> **Exercise**
Give back exactly the first lines of the entries below, through the line with "Amy Polansky".

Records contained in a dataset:
Content starts
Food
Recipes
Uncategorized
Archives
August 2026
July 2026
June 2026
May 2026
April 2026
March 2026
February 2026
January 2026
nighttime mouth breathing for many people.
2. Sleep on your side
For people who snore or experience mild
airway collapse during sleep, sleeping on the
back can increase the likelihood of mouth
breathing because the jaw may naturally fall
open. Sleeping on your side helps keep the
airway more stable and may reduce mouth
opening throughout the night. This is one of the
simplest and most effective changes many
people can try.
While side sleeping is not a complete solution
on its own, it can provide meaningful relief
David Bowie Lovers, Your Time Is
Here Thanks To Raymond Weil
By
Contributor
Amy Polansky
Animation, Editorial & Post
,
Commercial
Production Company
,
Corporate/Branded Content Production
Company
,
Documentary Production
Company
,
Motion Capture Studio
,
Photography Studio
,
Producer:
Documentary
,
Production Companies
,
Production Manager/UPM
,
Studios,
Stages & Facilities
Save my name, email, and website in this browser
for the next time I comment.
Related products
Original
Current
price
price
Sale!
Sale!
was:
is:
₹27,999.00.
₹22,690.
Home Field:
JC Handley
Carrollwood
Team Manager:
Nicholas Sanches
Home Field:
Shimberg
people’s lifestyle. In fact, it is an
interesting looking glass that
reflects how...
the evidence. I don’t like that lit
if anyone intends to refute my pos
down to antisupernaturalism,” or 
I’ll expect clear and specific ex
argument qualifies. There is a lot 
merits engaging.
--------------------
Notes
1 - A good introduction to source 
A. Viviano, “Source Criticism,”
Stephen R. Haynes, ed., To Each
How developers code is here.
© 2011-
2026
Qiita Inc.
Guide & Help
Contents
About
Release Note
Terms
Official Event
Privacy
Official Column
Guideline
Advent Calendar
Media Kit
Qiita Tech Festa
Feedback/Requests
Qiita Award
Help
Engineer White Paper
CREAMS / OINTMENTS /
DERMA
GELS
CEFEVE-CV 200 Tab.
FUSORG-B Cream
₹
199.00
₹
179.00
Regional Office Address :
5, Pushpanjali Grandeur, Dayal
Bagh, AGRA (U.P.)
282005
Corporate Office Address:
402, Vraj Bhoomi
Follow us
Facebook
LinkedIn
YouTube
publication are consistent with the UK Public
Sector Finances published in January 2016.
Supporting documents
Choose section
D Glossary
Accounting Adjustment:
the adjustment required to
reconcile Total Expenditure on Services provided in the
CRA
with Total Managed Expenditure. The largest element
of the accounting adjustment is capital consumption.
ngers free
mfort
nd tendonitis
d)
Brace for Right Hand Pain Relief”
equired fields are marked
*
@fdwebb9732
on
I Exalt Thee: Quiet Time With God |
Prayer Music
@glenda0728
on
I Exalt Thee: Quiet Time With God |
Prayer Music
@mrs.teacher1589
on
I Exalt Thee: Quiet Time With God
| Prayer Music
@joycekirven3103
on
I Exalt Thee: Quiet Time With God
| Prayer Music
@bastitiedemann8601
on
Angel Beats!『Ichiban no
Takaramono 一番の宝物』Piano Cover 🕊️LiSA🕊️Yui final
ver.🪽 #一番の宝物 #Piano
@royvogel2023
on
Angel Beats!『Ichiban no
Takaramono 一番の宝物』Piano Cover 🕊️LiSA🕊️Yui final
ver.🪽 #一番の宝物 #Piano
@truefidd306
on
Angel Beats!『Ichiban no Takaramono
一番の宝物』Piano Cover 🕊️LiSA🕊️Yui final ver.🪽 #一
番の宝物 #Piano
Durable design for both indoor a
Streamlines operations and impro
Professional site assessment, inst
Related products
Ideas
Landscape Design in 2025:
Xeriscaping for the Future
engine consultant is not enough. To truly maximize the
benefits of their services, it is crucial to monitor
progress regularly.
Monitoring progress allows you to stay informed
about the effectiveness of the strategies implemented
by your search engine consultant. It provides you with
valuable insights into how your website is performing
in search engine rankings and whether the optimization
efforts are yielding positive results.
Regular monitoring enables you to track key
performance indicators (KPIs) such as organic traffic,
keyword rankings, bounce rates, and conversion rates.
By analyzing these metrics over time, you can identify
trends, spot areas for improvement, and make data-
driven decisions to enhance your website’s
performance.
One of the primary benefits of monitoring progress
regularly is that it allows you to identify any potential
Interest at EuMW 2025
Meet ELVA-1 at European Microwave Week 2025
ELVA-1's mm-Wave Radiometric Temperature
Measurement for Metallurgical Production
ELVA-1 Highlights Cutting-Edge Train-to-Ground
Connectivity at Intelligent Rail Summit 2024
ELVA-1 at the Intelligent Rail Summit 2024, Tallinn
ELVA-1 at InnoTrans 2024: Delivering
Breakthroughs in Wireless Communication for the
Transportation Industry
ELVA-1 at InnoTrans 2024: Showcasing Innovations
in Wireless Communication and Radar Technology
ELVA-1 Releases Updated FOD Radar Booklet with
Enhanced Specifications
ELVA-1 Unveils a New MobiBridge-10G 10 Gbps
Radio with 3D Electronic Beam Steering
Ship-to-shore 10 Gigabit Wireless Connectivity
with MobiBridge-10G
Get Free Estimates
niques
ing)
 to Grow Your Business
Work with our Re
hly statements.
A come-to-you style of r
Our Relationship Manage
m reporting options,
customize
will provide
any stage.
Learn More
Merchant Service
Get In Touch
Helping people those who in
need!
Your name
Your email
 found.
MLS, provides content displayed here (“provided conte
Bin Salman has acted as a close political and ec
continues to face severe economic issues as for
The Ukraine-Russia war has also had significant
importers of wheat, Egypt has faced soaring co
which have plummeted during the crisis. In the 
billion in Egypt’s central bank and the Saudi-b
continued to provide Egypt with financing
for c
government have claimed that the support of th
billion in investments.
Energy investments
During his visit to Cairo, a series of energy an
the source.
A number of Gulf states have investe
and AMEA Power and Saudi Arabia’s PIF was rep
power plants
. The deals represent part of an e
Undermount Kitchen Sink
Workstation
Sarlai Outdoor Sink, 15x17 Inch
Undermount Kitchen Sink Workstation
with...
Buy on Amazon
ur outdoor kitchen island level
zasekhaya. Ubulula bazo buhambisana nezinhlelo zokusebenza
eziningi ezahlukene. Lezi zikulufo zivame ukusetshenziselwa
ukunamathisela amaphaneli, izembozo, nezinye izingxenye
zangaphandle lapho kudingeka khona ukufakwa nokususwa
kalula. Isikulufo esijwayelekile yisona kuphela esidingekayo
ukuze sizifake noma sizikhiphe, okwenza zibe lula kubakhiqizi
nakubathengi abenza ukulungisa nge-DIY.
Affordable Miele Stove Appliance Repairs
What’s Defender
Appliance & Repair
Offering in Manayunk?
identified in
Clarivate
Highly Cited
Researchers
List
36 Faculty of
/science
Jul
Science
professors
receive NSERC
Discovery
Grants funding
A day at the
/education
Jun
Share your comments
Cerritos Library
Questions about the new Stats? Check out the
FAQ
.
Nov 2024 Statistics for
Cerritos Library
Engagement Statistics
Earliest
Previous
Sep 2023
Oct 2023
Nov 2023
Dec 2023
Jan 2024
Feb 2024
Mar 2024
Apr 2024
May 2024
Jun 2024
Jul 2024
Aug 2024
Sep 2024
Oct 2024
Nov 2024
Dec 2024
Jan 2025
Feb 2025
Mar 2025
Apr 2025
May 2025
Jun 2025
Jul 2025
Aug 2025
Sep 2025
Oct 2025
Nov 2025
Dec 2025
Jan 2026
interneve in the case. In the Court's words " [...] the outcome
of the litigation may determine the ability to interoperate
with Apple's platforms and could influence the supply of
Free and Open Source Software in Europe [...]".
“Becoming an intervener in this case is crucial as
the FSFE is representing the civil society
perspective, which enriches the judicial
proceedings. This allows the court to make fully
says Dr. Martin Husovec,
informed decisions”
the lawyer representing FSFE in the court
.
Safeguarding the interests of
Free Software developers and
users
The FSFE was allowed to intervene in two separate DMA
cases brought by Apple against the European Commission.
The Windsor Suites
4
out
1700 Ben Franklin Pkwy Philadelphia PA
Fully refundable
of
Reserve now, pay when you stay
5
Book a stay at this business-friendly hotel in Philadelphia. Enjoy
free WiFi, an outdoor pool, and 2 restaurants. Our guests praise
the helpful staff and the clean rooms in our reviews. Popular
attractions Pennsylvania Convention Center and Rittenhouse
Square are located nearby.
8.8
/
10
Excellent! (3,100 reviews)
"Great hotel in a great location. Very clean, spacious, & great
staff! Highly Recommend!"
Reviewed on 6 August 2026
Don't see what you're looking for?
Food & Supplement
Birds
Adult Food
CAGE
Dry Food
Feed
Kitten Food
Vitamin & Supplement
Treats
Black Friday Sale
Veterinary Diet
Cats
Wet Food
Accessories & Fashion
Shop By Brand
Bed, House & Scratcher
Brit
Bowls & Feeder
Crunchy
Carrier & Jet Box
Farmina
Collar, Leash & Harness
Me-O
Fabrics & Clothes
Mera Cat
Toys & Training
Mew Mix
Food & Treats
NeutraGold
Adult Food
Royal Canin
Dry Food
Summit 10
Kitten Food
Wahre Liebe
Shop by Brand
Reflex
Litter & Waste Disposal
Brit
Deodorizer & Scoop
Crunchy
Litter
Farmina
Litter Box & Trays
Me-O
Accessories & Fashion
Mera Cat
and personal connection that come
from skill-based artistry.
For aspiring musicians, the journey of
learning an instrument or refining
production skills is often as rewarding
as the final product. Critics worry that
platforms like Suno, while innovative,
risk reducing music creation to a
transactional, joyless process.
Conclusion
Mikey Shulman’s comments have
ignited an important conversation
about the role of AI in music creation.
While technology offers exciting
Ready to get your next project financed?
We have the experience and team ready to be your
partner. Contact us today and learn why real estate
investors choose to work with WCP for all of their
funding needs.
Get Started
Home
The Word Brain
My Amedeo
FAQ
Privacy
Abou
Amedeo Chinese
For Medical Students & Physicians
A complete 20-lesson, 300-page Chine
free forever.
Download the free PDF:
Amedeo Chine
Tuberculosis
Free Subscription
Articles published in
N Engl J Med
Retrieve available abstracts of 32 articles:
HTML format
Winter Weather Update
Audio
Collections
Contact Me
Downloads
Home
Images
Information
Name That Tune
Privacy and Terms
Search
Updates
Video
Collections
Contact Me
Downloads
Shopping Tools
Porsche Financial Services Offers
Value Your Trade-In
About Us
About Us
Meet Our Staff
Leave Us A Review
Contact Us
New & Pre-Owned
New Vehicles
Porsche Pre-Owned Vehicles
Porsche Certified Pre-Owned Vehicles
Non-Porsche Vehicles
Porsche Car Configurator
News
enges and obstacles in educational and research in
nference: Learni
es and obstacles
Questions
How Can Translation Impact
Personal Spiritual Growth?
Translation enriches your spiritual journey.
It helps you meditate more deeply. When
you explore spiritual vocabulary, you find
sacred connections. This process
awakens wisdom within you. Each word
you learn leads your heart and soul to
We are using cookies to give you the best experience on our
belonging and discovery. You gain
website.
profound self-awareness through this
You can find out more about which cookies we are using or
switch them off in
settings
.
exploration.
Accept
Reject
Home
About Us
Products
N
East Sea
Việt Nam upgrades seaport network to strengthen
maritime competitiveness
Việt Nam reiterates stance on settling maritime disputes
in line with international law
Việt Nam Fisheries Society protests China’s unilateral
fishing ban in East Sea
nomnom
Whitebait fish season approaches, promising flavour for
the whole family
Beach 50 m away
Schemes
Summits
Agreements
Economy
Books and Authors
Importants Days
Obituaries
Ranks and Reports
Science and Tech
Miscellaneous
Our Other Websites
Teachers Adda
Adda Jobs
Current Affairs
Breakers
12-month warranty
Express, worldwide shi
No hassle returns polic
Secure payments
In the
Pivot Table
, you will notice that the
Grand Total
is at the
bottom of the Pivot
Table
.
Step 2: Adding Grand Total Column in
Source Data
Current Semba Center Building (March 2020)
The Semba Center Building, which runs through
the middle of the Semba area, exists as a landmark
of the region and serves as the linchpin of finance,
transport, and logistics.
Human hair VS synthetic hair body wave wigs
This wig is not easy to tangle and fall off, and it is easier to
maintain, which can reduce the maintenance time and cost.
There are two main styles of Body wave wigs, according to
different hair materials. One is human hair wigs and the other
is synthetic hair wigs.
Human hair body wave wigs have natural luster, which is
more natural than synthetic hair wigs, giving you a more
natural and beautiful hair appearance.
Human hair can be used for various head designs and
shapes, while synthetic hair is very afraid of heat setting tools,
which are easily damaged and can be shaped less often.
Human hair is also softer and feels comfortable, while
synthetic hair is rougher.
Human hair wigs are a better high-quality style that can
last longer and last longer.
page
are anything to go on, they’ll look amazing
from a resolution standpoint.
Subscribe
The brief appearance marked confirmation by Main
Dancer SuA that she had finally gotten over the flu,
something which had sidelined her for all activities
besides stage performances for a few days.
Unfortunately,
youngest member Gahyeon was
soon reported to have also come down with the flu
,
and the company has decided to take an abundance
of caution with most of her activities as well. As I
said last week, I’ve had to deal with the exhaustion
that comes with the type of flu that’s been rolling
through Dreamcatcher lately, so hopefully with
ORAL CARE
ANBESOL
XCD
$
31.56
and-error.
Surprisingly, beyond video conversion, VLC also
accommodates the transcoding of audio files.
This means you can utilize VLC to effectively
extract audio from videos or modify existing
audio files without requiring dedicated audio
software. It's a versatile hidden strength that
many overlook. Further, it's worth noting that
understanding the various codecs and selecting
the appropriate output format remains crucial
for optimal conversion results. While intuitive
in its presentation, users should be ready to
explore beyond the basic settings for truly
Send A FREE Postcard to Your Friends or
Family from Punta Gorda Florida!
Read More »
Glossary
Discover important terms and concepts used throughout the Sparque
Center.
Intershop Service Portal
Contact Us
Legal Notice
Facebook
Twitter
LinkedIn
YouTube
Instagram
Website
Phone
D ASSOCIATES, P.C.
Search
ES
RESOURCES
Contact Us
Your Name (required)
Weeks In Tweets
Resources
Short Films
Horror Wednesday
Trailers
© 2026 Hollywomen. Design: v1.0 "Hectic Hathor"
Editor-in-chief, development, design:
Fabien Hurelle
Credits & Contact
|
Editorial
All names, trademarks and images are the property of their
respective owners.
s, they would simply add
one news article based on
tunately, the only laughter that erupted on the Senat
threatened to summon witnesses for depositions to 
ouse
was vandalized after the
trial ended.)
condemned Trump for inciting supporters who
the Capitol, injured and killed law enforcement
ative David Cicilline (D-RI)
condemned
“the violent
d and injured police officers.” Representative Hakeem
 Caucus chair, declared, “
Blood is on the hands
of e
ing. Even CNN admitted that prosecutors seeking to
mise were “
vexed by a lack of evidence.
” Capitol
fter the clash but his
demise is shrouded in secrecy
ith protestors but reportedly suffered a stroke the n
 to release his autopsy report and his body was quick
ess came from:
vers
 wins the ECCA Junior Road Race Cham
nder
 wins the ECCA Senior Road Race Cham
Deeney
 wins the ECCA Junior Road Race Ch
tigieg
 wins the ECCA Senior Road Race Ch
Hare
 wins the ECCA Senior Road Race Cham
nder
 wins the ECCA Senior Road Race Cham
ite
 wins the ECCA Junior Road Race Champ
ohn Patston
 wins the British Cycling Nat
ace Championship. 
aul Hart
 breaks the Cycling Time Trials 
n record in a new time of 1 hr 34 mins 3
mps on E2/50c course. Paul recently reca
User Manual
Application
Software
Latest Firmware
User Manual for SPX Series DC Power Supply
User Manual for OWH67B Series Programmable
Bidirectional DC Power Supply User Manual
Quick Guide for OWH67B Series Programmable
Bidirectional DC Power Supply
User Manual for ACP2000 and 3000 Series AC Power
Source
Content ends
> **Written reply**
Food
Recipes
Uncategorized
Archives
August 2026
July 2026
June 2026
May 2026
April 2026
March 2026
February 2026
January 2026
nighttime mouth breathing for many people.
2. Sleep on your side
For people who snore or experience mild
airway collapse during sleep, sleeping on the
back can increase the likelihood of mouth
breathing because the jaw may naturally fall
open. Sleeping on your side helps keep the
airway more stable and may reduce mouth
opening throughout the night. This is one of the
simplest and most effective changes many
people can try.
While side sleeping is not a complete solution
on its own, it can provide meaningful relief
David Bowie Lovers, Your Time Is
Here Thanks To Raymond Weil
By
Contributor
Amy Polansky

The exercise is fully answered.